> _What is needed_
When you copy the records that follow, please keep every word exactly as it is and leave out the pictures.
*** Materials provided ***
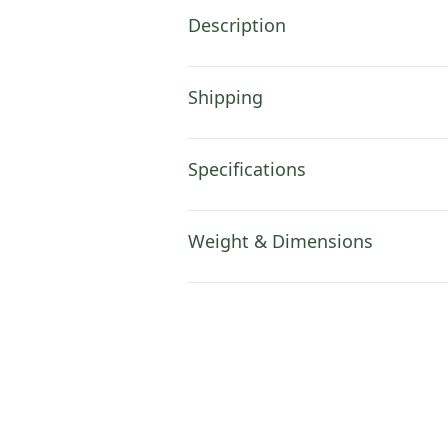
Description
Shipping
Specifications
Weight & Dimensions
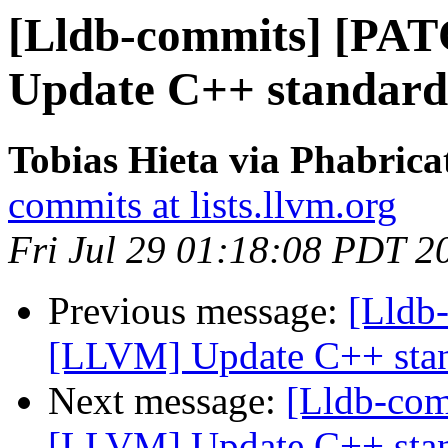
[Lldb-commits] [PA
Update C++ standard
Tobias Hieta via Phabrica
commits at lists.llvm.org
Fri Jul 29 01:18:08 PDT 2
Previous message:
[Lldb
[LLVM] Update C++ stan
Next message:
[Lldb-co
[LLVM] Update C++ stan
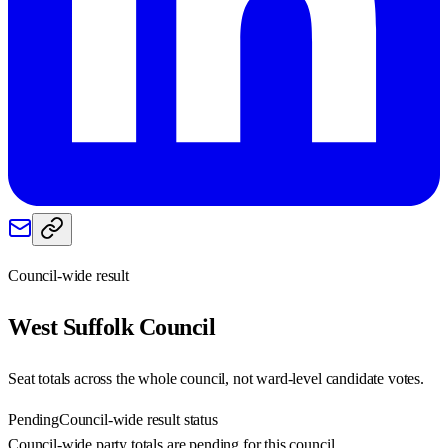
Council-wide result
West Suffolk
Council
Seat totals across the whole council, not ward-level candidate votes.
Pending
Council-wide result status
Council-wide party totals are pending for this council.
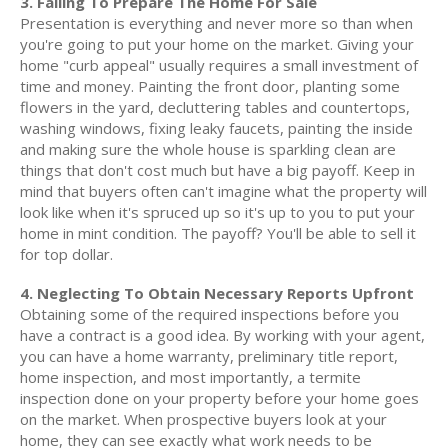
3. Failing To Prepare The Home For Sale
Presentation is everything and never more so than when
you're going to put your home on the market. Giving your
home "curb appeal" usually requires a small investment of
time and money. Painting the front door, planting some
flowers in the yard, decluttering tables and countertops,
washing windows, fixing leaky faucets, painting the inside
and making sure the whole house is sparkling clean are
things that don't cost much but have a big payoff. Keep in
mind that buyers often can't imagine what the property will
look like when it's spruced up so it's up to you to put your
home in mint condition. The payoff? You'll be able to sell it
for top dollar.
4. Neglecting To Obtain Necessary Reports Upfront
Obtaining some of the required inspections before you
have a contract is a good idea. By working with your agent,
you can have a home warranty, preliminary title report,
home inspection, and most importantly, a termite
inspection done on your property before your home goes
on the market. When prospective buyers look at your
home, they can see exactly what work needs to be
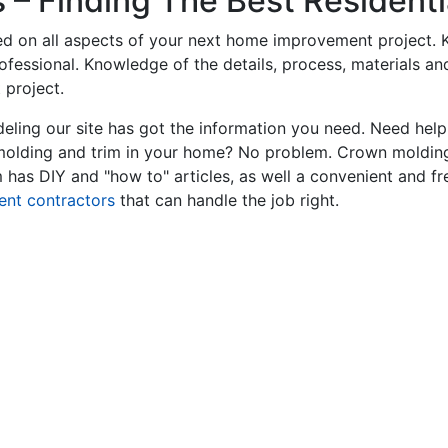
– Finding The Best Residentia
ed on all aspects of your next home improvement project. K
professional. Knowledge of the details, process, materials a
 project.
ling our site has got the information you need. Need hel
 molding and trim in your home? No problem. Crown molding
has DIY and "how to" articles, as well a convenient and fr
ent contractors
that can handle the job right.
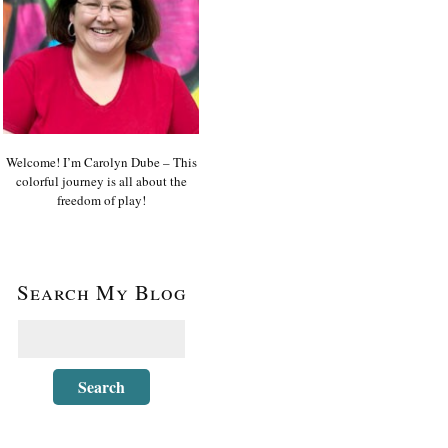
Welcome! I’m Carolyn Dube – This
colorful journey is all about the
freedom of play!
Search My Blog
*** End of Materials provided ***
> _Result of the exercise_
Description
Shipping
Specifications
Weight & Dimensions
[Lldb-commits] [PA
Update C++ standard
Tobias Hieta via Phabrica
commits at lists.llvm.org
Fri Jul 29 01:18:08 PDT 2
Previous message:
[Lldb
[LLVM] Update C++ stan
Next message:
[Lldb-co
[LLVM] Update C++ stan
Council-wide result
West Suffolk
Council
Seat totals across the whole council, not ward-level candidate votes.
Pending
Council-wide result status
Council-wide party totals are pending for this council.
3. Failing To Prepare The Home For Sale
Presentation is everything and never more so than when
you're going to put your home on the market. Giving your
home "curb appeal" usually requires a small investment of
time and money. Painting the front door, planting some
flowers in the yard, decluttering tables and countertops,
washing windows, fixing leaky faucets, painting the inside
and making sure the whole house is sparkling clean are
things that don't cost much but have a big payoff. Keep in
mind that buyers often can't imagine what the property will
look like when it's spruced up so it's up to you to put your
home in mint condition. The payoff? You'll be able to sell it
for top dollar.
4. Neglecting To Obtain Necessary Reports Upfront
Obtaining some of the required inspections before you
have a contract is a good idea. By working with your agent,
you can have a home warranty, preliminary title report,
home inspection, and most importantly, a termite
inspection done on your property before your home goes
on the market. When prospective buyers look at your
home, they can see exactly what work needs to be
– Finding The Best Residentia
ed on all aspects of your next home improvement project. K
professional. Knowledge of the details, process, materials a
 project.
ling our site has got the information you need. Need hel
 molding and trim in your home? No problem. Crown molding
has DIY and "how to" articles, as well a convenient and fr
ent contractors
that can handle the job right.
Welcome! I’m Carolyn Dube – This
colorful journey is all about the
freedom of play!
Search My Blog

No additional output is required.